M. Sébastien Meurant. - En France, dans de multiples domaines, on considère que lorsqu'il y a un problème c'est parce qu'il n'y a pas assez de moyens. Le Grand Paris en est un bel exemple ! On crée des taxes ou des impôts supplémentaires, sans se demander pourquoi le budget des projets dérive.

Pour la mission « Immigration, asile et intégration », je répète depuis deux ans que nous votons des prévisions fausses, ce qui conduit à une sur-exécution des dépenses. L'exécution devrait être davantage contrôlée. Le Parlement devrait avoir plus de poids face à l'administration et au Gouvernement, pour qu'il y ait un véritable équilibre des pouvoirs.

M. Albéric de Montgolfier, rapporteur général. - Voici mes réponses regroupées en quelques thèmes.

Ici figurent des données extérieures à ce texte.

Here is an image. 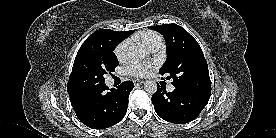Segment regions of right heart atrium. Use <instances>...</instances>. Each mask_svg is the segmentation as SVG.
Masks as SVG:
<instances>
[{"label":"right heart atrium","instance_id":"obj_1","mask_svg":"<svg viewBox=\"0 0 276 138\" xmlns=\"http://www.w3.org/2000/svg\"><path fill=\"white\" fill-rule=\"evenodd\" d=\"M127 51H128V42L122 41L116 46L114 50V54L119 61H123L127 57Z\"/></svg>","mask_w":276,"mask_h":138}]
</instances>
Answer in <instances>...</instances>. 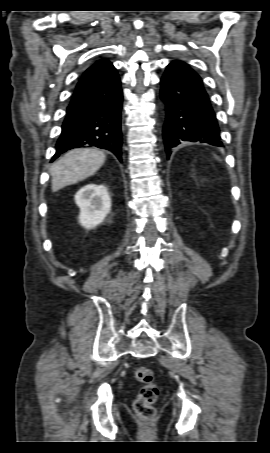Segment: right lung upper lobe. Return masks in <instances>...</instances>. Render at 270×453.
Wrapping results in <instances>:
<instances>
[{"label":"right lung upper lobe","mask_w":270,"mask_h":453,"mask_svg":"<svg viewBox=\"0 0 270 453\" xmlns=\"http://www.w3.org/2000/svg\"><path fill=\"white\" fill-rule=\"evenodd\" d=\"M112 67L113 65L108 61V59L103 58L98 60L83 73L77 85H81L101 77L109 68Z\"/></svg>","instance_id":"right-lung-upper-lobe-1"}]
</instances>
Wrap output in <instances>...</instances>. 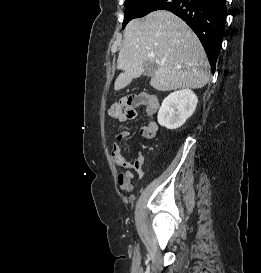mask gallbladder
I'll return each instance as SVG.
<instances>
[{
  "label": "gallbladder",
  "instance_id": "gallbladder-1",
  "mask_svg": "<svg viewBox=\"0 0 261 273\" xmlns=\"http://www.w3.org/2000/svg\"><path fill=\"white\" fill-rule=\"evenodd\" d=\"M155 64L154 63H151V62H146L144 64V73L143 75L145 76H152L155 72Z\"/></svg>",
  "mask_w": 261,
  "mask_h": 273
}]
</instances>
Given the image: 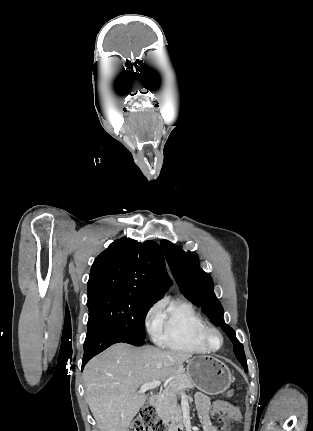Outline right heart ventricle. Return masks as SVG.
Masks as SVG:
<instances>
[{
    "instance_id": "obj_1",
    "label": "right heart ventricle",
    "mask_w": 313,
    "mask_h": 431,
    "mask_svg": "<svg viewBox=\"0 0 313 431\" xmlns=\"http://www.w3.org/2000/svg\"><path fill=\"white\" fill-rule=\"evenodd\" d=\"M162 325L156 341L163 347L189 353H205L202 342L207 323L194 305L185 300H173L162 307Z\"/></svg>"
}]
</instances>
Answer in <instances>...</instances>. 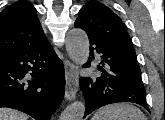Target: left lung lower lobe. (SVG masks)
I'll list each match as a JSON object with an SVG mask.
<instances>
[{
  "label": "left lung lower lobe",
  "mask_w": 165,
  "mask_h": 120,
  "mask_svg": "<svg viewBox=\"0 0 165 120\" xmlns=\"http://www.w3.org/2000/svg\"><path fill=\"white\" fill-rule=\"evenodd\" d=\"M75 27L80 28L78 25ZM88 37L90 55L94 59L93 51L96 50L102 60L96 75L80 78V88L86 101L84 117L104 105L117 102H134L149 111L140 70L124 61L110 47ZM90 62L91 58L85 66L89 67Z\"/></svg>",
  "instance_id": "left-lung-lower-lobe-1"
}]
</instances>
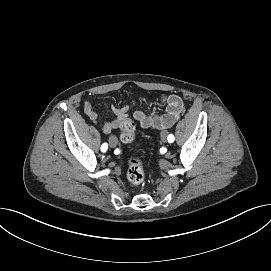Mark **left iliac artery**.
<instances>
[{
  "mask_svg": "<svg viewBox=\"0 0 271 271\" xmlns=\"http://www.w3.org/2000/svg\"><path fill=\"white\" fill-rule=\"evenodd\" d=\"M174 136L172 134L168 135V142L172 143L174 141Z\"/></svg>",
  "mask_w": 271,
  "mask_h": 271,
  "instance_id": "obj_1",
  "label": "left iliac artery"
}]
</instances>
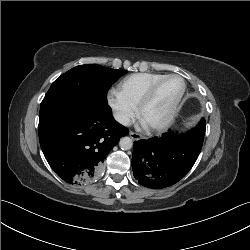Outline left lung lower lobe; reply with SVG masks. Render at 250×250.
<instances>
[{"mask_svg": "<svg viewBox=\"0 0 250 250\" xmlns=\"http://www.w3.org/2000/svg\"><path fill=\"white\" fill-rule=\"evenodd\" d=\"M205 128L202 118L197 127L186 134L176 136L170 131L160 138L135 141L132 168L139 184L165 188L181 180L198 158Z\"/></svg>", "mask_w": 250, "mask_h": 250, "instance_id": "1", "label": "left lung lower lobe"}]
</instances>
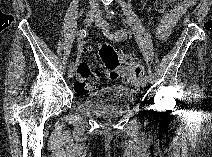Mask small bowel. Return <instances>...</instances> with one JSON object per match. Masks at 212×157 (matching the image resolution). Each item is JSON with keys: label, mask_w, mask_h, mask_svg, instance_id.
<instances>
[{"label": "small bowel", "mask_w": 212, "mask_h": 157, "mask_svg": "<svg viewBox=\"0 0 212 157\" xmlns=\"http://www.w3.org/2000/svg\"><path fill=\"white\" fill-rule=\"evenodd\" d=\"M192 4L193 1L185 0L184 2L177 4L174 10L162 19L158 28V35L160 39L164 40L169 36L178 19L183 15L186 8ZM93 50L94 47L92 46L83 43L78 45V51L80 54L90 53ZM79 66L82 68H89L88 64L85 62L81 63ZM131 82L136 86L138 84V79H134Z\"/></svg>", "instance_id": "c3829d8e"}]
</instances>
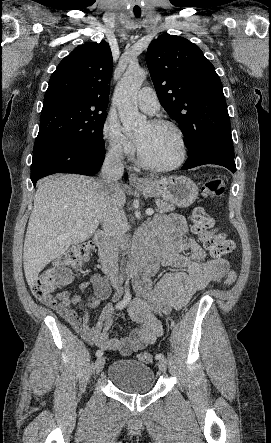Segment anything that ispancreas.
Returning a JSON list of instances; mask_svg holds the SVG:
<instances>
[{
  "instance_id": "pancreas-1",
  "label": "pancreas",
  "mask_w": 271,
  "mask_h": 443,
  "mask_svg": "<svg viewBox=\"0 0 271 443\" xmlns=\"http://www.w3.org/2000/svg\"><path fill=\"white\" fill-rule=\"evenodd\" d=\"M156 206L157 212H161V214H164V212H172V210H175V206H173V204H170V202H165V200H157ZM126 245H128V243H121L122 249H125Z\"/></svg>"
}]
</instances>
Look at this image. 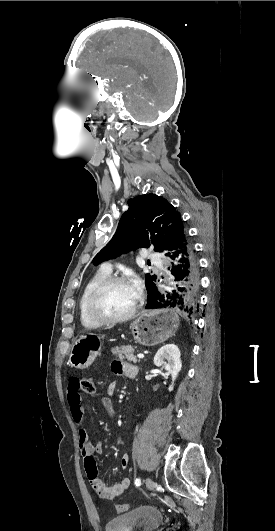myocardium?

La loi de règlement, c'est simplement constater si le train est arrivé à l'heure. Nous n'avons, dès lors, pas vraiment de possibilité d'amender le texte sur le fond. La sincérité n'est pas très difficile à atteindre si l'engagement initial n'est pas ambitieux, ce qui est le cas. D'autres débats peuvent être plus intéressants, comme celui sur l'orientation des finances publiques, qui permet de porter une vision pluriannuelle. Le Gouvernement voudrait nous réduire à une Cour des comptes bis ; je ne m'y résous pas. D'ailleurs, il ne me semble pas que le Printemps de l'évaluation, à l'Assemblée nationale, ait révolutionné les choses.

La vision pluriannuelle dépasse le cadre du ministre du budget : c'est une question d'ambition politique. La règle d'or ne vaut que si elle est portée politiquement. L'Allemagne en a une depuis l'après-guerre, ce qui ne l'empêche pas d'y déroger si nécessaire. Il faut réfléchir aux missions de l'État, et des pistes ont été évoquées : décentralisation, suppression des doublons et de la suradministration. Par exemple, le texte d'application sur la TVA à 5,5 % - une disposition votée en avril ! - pour les tenues de protection n'est toujours pas paru ! Qui dirige dans ce pays ? Il y a trop de monde dans la haute fonction publique pour bloquer la prise des mesures...

Sur les schémas d'emploi, il y a eu - 3 601 ETP en exécution, contre une prévision de - 1 571 : la différence s'explique essentiellement par l'éducation nationale. Sur les opérateurs, l'exécution a été de - 2 570 ETP, contre une prévision de - 2 593 ETP ; ce sont notamment les opérateurs du ministère du travail qui étaient concernés.

Sur la dette, je ne sais plus quoi faire ! On va emprunter 340 milliards d'euros cette année, et personne ne semble s'affoler... Le niveau des taux d'intérêt a un effet anesthésiant. La France est classée en « qualité haute », mais elle n'est plus notée AAA. Cela ne signifie pas grand-chose, car les marchés savent que notre pays a une épargne accumulée qui est la garantie de sa dette. C'est la raison pour laquelle on continue à nous prêter de l'argent, alors même que nous ne maîtrisons pas nos comptes.

La richesse de l'État se dégrade très fortement. Il faut quatre ans pour couvrir la situation nette contre deux auparavant.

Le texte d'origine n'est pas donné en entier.